Bishops remove discussion of politics and abortion from conference agenda

Religion News Service reports that the U.S. Conference of Catholic Bishops’ plans to discuss abortion and politics next week in Baltimore have been scuttled”:

In a September, after high-profile Catholic politicians challenged church teaching on abortion, the bishops announced that they “plan to discuss the practical and pastoral implications of these serious matters at the U.S. bishops’ Nov. 10-13, 2008 general meeting in Baltimore.” …[Sister Mary Anne] Walsh said the bishops’ discussion has been removed from the agenda as of late Friday. The agenda will not be finalized until Saturday afternoon, Walsh added.

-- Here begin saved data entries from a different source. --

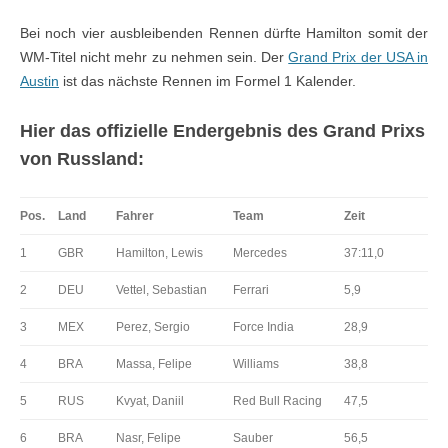
Bei noch vier ausbleibenden Rennen dürfte Hamilton somit der
WM-Titel nicht mehr zu nehmen sein. Der
Grand Prix der USA in
Austin
ist das nächste Rennen im Formel 1 Kalender.
Hier das offizielle Endergebnis des Grand Prixs
von Russland:
Pos.
Land
Fahrer
Team
Zeit
1
GBR
Hamilton, Lewis
Mercedes
37:11,0
2
DEU
Vettel, Sebastian
Ferrari
5,9
3
MEX
Perez, Sergio
Force India
28,9
4
BRA
Massa, Felipe
Williams
38,8
5
RUS
Kvyat, Daniil
Red Bull Racing
47,5
6
BRA
Nasr, Felipe
Sauber
56,5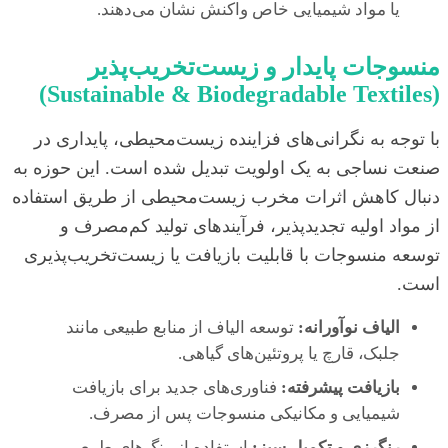
یا مواد شیمیایی خاص واکنش نشان می‌دهند.
منسوجات پایدار و زیست‌تخریب‌پذیر
(Sustainable & Biodegradable Textiles)
با توجه به نگرانی‌های فزاینده زیست‌محیطی، پایداری در
صنعت نساجی به یک اولویت تبدیل شده است. این حوزه به
دنبال کاهش اثرات مخرب زیست‌محیطی از طریق استفاده
از مواد اولیه تجدیدپذیر، فرآیندهای تولید کم‌مصرف و
توسعه منسوجات با قابلیت بازیافت یا زیست‌تخریب‌پذیری
است.
الیاف نوآورانه:
توسعه الیاف از منابع طبیعی مانند
جلبک، قارچ یا پروتئین‌های گیاهی.
بازیافت پیشرفته:
فناوری‌های جدید برای بازیافت
شیمیایی و مکانیکی منسوجات پس از مصرف.
رنگرزی و تکمیل سبز:
استفاده از رنگ‌های طبیعی،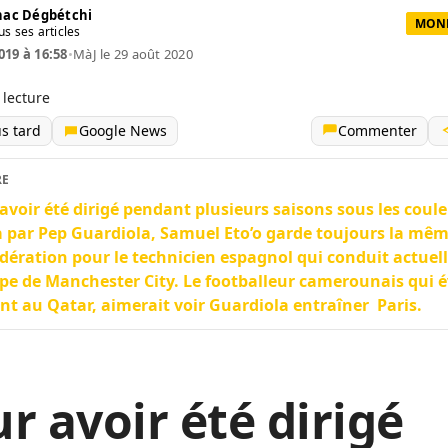
ac Dégbétchi
MOND
us ses articles
019 à 16:58
•
MàJ le 29 août 2020
 lecture
us tard
Google News
Commenter
RE
avoir été dirigé pendant plusieurs saisons sous les coul
 par Pep Guardiola, Samuel Eto’o garde toujours la mê
dération pour le technicien espagnol qui conduit actue
ipe de Manchester City. Le footballeur camerounais qui 
nt au Qatar, aimerait voir Guardiola entraîner Paris.
r avoir été dirigé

“I think this is something that has evolved since September,” Walsh said. “Many bishops have already addressed the issue (of pro-abortion rights politicians) through pastoral letters, so there’s not the same need they saw in September.”

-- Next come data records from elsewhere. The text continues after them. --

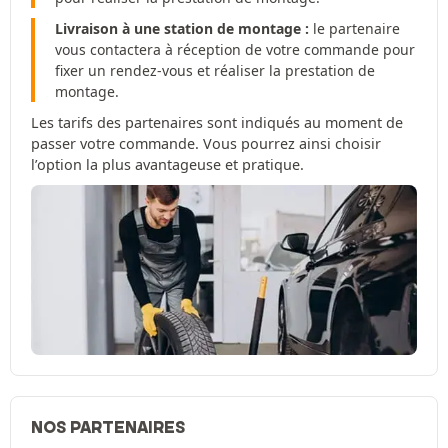
Livraison à une station de montage :
le partenaire
vous contactera à réception de votre commande pour
fixer un rendez-vous et réaliser la prestation de
montage.
Les tarifs des partenaires sont indiqués au moment de
passer votre commande. Vous pourrez ainsi choisir
l’option la plus avantageuse et pratique.
NOS PARTENAIRES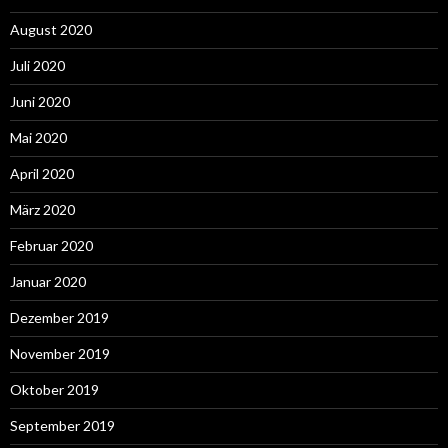
August 2020
Juli 2020
Juni 2020
Mai 2020
April 2020
März 2020
Februar 2020
Januar 2020
Dezember 2019
November 2019
Oktober 2019
September 2019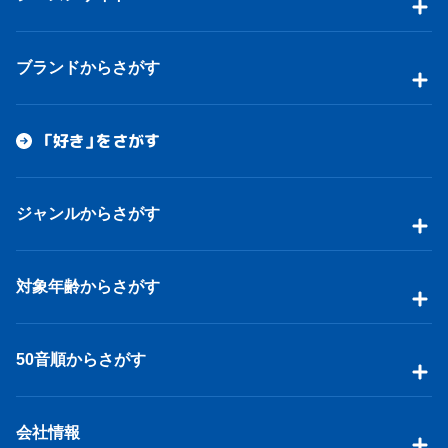
ブランドからさがす
「好き」をさがす
ジャンルからさがす
対象年齢からさがす
50音順からさがす
会社情報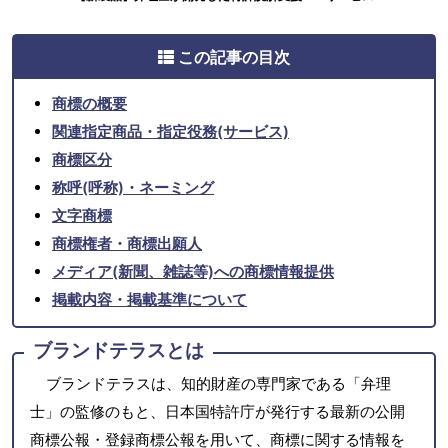
この記事の目次
商標の概要
関連指定商品・指定役務(サービス)
商標区分
称呼(呼称)・ネーミング
文字商標
商標権者・商標出願人
メディア(新聞、雑誌等)への商標情報提供
掲載内容・掲載基準について
ブランドテラスとは
ブランドテラスは、知的財産の専門家である「弁理
士」の監修のもと、日本国特許庁が発行する最新の公開
商標公報・登録商標公報を用いて、商標に関する情報を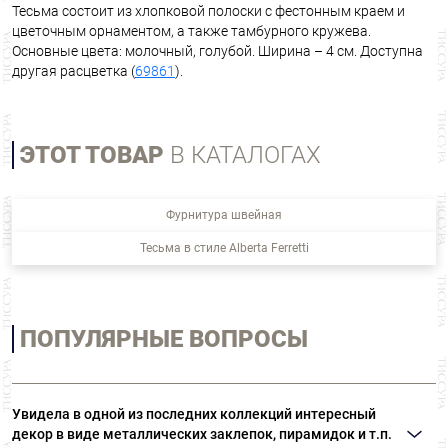
Тесьма состоит из хлопковой полоски с фестонным краем и
цветочным орнаментом, а также тамбурного кружева.
Основные цвета: молочный, голубой. Ширина – 4 см. Доступна
другая расцветка (
69861
).
ЭТОТ ТОВАР
В КАТАЛОГАХ
Фурнитура швейная
Тесьма в стиле Alberta Ferretti
ПОПУЛЯРНЫЕ ВОПРОСЫ
Увидела в одной из последних коллекций интересный
декор в виде металлических заклепок, пирамидок и т.п.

The article mentions the likely possibility that the topic will be raised in close-door sessions, but Catholic News Service’ Diogenes (Off The Record) is skeptical:

So what has “evolved” to allow the bishops to skip another difficult discussion? Let’s see:

  • Have prominent Catholic politicians ceased to be advocates of legal abortion? Not at all. This year’s two most conspicuous offenders, Joe Biden and Nancy Pelosi, will soon stand 2nd and 3rd in line for the nation’s highest office. They continue to advance not only the ‘culture of death’ political agenda, but also a skewed quasi-Catholic theology to justify it.
  • Have the bishops reached agreement on how to handle the problem? Nope. Right through Election Day individual bishops were issuing their contrasting statements, drawing out different aspects of their malleable common statement, Faithful Citizenship. The most forthright bishops were acknowledging that an air-clearing discussion was overdue.
  • Have the media moved away from the issue, now that the campaign is over, so that the bishops can retreat into undisturbed silence, away from the glare of publicity? Bingo.
  • On the other hand, Amy Welborn advises us to “Chill, and Pray”:

    There are two days of public meetings and two days of private, executive sessions. The issue has obviously exploded beyond the relatively narrow agenda item originally planned for public discussion. I have no problem (as if it matters) with bishops taking this to private discussions in which they can speak freely to each other without the rest of us watching. As enjoyable as that might be for the rest of us.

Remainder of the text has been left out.